Cutting light with a comb

(Nanowerk News) Imagine a small, handy measuring device which environmental officers at an industrial plant can use to monitor their production facility’s wastewater; a device that analyses the contaminants dissolved in the water in seconds and sounds the alarm if the concentration is above the safety limit. Or imagine a portable device that an airport’s security force can use to analyse the air in the event of a terrorist threat. The apparatus would even be capable of recognising minute traces of poison gas reliably. Analytic devices with these functions exist on a large scale in specialist labs.
“However, there are hardly any portable versions of them,” says Andreas Hugi, a doctoral student from ETH Zurich. “And they mostly have mobile mechanical elements, thus the accuracy and reliability suffers.”

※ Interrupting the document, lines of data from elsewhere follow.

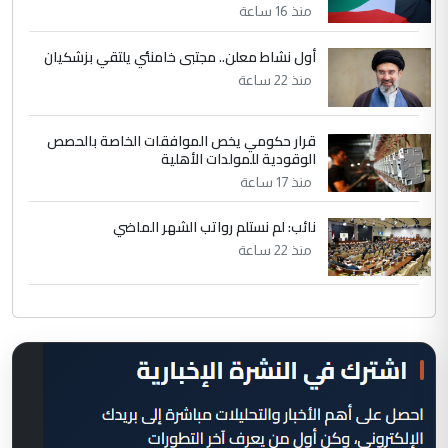
منذ 16 ساعة
أول نشاط معلن.. مجتبى خامنئي يلتقي بزشكيان
منذ 22 ساعة
قرار حكومي يخص الموافقات الخاصة بالحصص
الوقودية للمولدات الأهلية
منذ 17 ساعة
نائب: لم نستلم رواتب الشهر الماضي
منذ 22 ساعة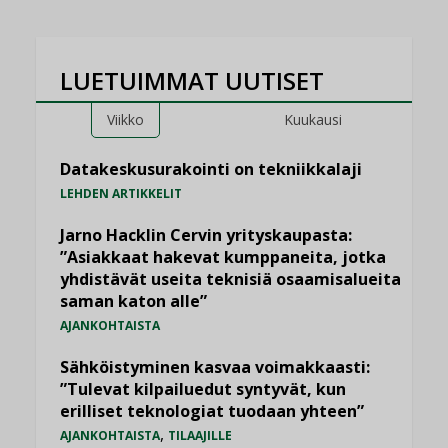
LUETUIMMAT UUTISET
Viikko
Kuukausi
Datakeskusurakointi on tekniikkalaji
LEHDEN ARTIKKELIT
Jarno Hacklin Cervin yrityskaupasta:
”Asiakkaat hakevat kumppaneita, jotka
yhdistävät useita teknisiä osaamisalueita
saman katon alle”
AJANKOHTAISTA
Sähköistyminen kasvaa voimakkaasti:
”Tulevat kilpailuedut syntyvät, kun
erilliset teknologiat tuodaan yhteen”
,
AJANKOHTAISTA
TILAAJILLE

Together with his colleagues from the group of Jérôme Faist, professor of quantum electronics, Hugi has now discovered special properties in a very small, broadband laser, thanks to which it should be possible to build small, yet accurate, analysis devices – so-called spectrometers – with such lasers in the future ("Mid-infrared frequency comb based on a quantum cascade laser").
The physics behind the method: molecules that are gaseous or dissolved in liquid absorb infrared light of specific wavelengths, displaying a characteristic absorption spectrum. This absorption is used in spectrometry. Infrared light is sent through liquid or gas samples and the proportion of this light that can penetrate the sample is analysed. The colour spectrum obtained indicates the substances.
frequency comb for laser
Thanks to its frequency comb properties, a small laser could make it big. (Illustration: Andreas Hugi/ETH Zurich)

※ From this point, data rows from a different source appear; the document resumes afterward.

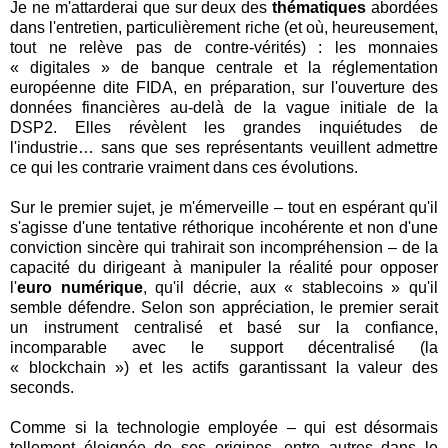
Je ne m'attarderai que sur deux des
thématiques
abordées
dans l'entretien, particulièrement riche (et où, heureusement,
tout ne relève pas de contre-vérités) : les monnaies
« digitales » de banque centrale et la réglementation
européenne dite FIDA, en préparation, sur l'ouverture des
données financières au-delà de la vague initiale de la
DSP2. Elles révèlent les grandes inquiétudes de
l'industrie… sans que ses représentants veuillent admettre
ce qui les contrarie vraiment dans ces évolutions.
Sur le premier sujet, je m'émerveille – tout en espérant qu'il
s'agisse d'une tentative réthorique incohérente et non d'une
conviction sincère qui trahirait son incompréhension – de la
capacité du dirigeant à manipuler la réalité pour opposer
l'
euro numérique
, qu'il décrie, aux « stablecoins » qu'il
semble défendre. Selon son appréciation, le premier serait
un instrument centralisé et basé sur la confiance,
incomparable avec le support décentralisé (la
« blockchain ») et les actifs garantissant la valeur des
seconds.
Comme si la technologie employée – qui est désormais
tellement éloignée de ses origines, entre autres dans le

Millimetre-sized laser sources
In the ETH-Zurich researchers’ approach, the light sources for spectrometry are so-called quantum cascade lasers, which produce light in precisely the range where the absorption spectrum is found: the mid-infrared range. These light sources are merely seven millimetres in size. Such lasers have been around for some time: ETH-Zurich professor Faist developed the first of its kind almost twenty years ago in the Bell Labs in the USA. Today, his group is one of the leading teams in the development of broadband lasers. The light of these lasers is not one colour in particular, but upon closer inspection, composed of hundreds of similar colours.
Researchers of Faist’s group now have studied such a light source in the mid-infrared spectrum. As the scientists discovered, the frequencies of these hundreds of similar colours are precisely defined and at regular intervals. “Much like the centimetre markings on a ruler,” explains Hugi. “In a laser source, this is known as a frequency comb.” It was not previously known that mid-infrared quantum cascade lasers can have such a frequency comb. In their paper published in the journal Nature, the ETH-Zurich scientists present the first frequency comb generated by a mid-infrared quantum cascade.
Trick with two lasers
For the physicists to be able to use such quantum cascade laser frequency combs together with a light detector as a spectrometer in the future, they have a trick up their sleeves: they want to combine two quantum cascade laser frequency combs with slightly different frequency spacing. “Just as acoustic beating can occur with musical instruments that haven’t been tuned to each other, there is also beating with the two different frequency combs – albeit of an optical nature,” says Hugi. The absorption spectrum of the samples studied can be calculated from this beating using mathematical methods. “This means an entire spectrum can be recorded in a matter of seconds in the future,” says the doctoral student. First of all, however, more development work is necessary. For example, the laser studied only has the properties of a frequency comb in part of its reachable colour spectrum. For an application in spectrometry, it would be preferable to refine the laser further to increase the size of this range.
The reason why existing spectrometers that are able to record entire absorption spectra are much bigger is that they use a different technique. They do not usually use a laser as a light source, but rather a relatively weak light bulb. Only through an elaborate optical measuring set-up with movable mirrors is it possible to obtain an absorption spectrum. The bigger the measuring set-up, the more accurate the analyses – and vice versa. Consequently, according to Hugi, the miniaturisation of devices with the existing technology is very limited. It is a different story altogether with the millimetre-sized quantum cascade laser, which is controlled electronically and whose resolution does not depend on an optic set-up.